Page-level text extractions
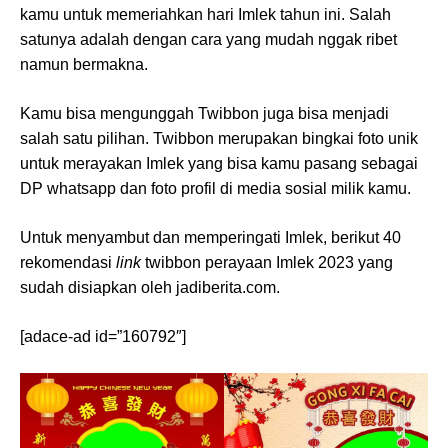
kamu untuk memeriahkan hari Imlek tahun ini. Salah
satunya adalah dengan cara yang mudah nggak ribet
namun bermakna.
Kamu bisa mengunggah Twibbon juga bisa menjadi
salah satu pilihan. Twibbon merupakan bingkai foto unik
untuk merayakan Imlek yang bisa kamu pasang sebagai
DP whatsapp dan foto profil di media sosial milik kamu.
Untuk menyambut dan memperingati Imlek, berikut 40
rekomendasi
link
twibbon perayaan Imlek 2023 yang
sudah disiapkan oleh jadiberita.com.
[adace-ad id=”160792″]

→ **Your task**
Wherever a line holds the word "Imlek", copy that line out of the entries above.

→ **Answer for this exercise**
kamu untuk memeriahkan hari Imlek tahun ini. Salah
untuk merayakan Imlek yang bisa kamu pasang sebagai
Untuk menyambut dan memperingati Imlek, berikut 40
twibbon perayaan Imlek 2023 yang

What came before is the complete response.